In the previous post, while discussing the question of when to quit martial arts, it was observed that decisions made before and after practice are likely to be different. Martial arts practice is one of those activities that are initially difficult but become easy and pleasurable as you warm up. This is easy to appreciate in the case of physical activities where blood flow and breathing gradually adjust to levels that are conducive to intense exertion. What is interesting is that the same pattern is observable in entirely different types of activities. This can be better appreciated by understanding the three types of enjoyment, classified on the basis of gunas.
In Indian philosophical thought, everything is seen as a result of the interplay of three gunas – roughly translated as qualities or nature. These are sattva, rajas, and tamas. Sattva is that which leads to happiness, rajas to sorrow, and tamas to ignorance. Based on the predominance of these gunas, our thoughts, actions, food, can all be considered to be predominantly sattvic, rajasic or tamasic. The same goes for activities, enjoyments, and pleasures. This classification of sources of pleasure and the nature of each is given by Lord Krishna in Bhagavad Gita.

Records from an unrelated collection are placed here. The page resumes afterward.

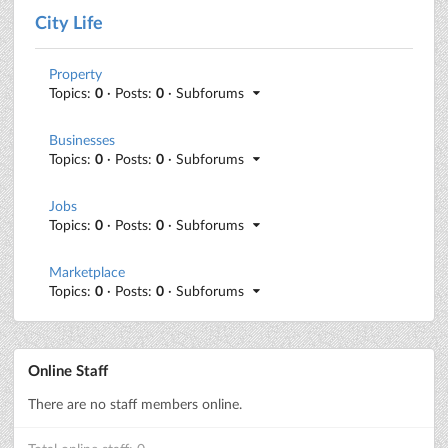
City Life
Property
Topics:
0
· Posts:
0
· Subforums
Businesses
Topics:
0
· Posts:
0
· Subforums
Jobs
Topics:
0
· Posts:
0
· Subforums
Marketplace
Topics:
0
· Posts:
0
· Subforums
Online Staff
There are no staff members online.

Starting with sattvic, the Lord says (BG XVIII:37) :
यत्तदग्रे विषमिव परिणामेऽमृतोपमम् ।
तत्सुखं सात्त्विकं प्रोक्तमात्मबुद्धिप्रसादजम् ॥
That pleasure which is like poison at the beginning, but like the very nectar of life towards the end, is sattvic, and leads to happiness.
This is exactly the type of joy that practice of martial arts, or physical exercise in general, brings. This effect can also be observed on a larger scale than a single session of practice. If we look at the journey of a martial artist, the enjoyment he derives from it generally increases over time – with some peaks and valleys in between. Other examples of this type of enjoyment are meditation, the study of language and science, poetry and other forms of art. In spite of the nearly universal appeal of music, enjoyment of certain types of music (usually classical forms) is cultivated and improves over time. Contrast that with some other forms of music that are catchy in the beginning but will appear to be boring very soon.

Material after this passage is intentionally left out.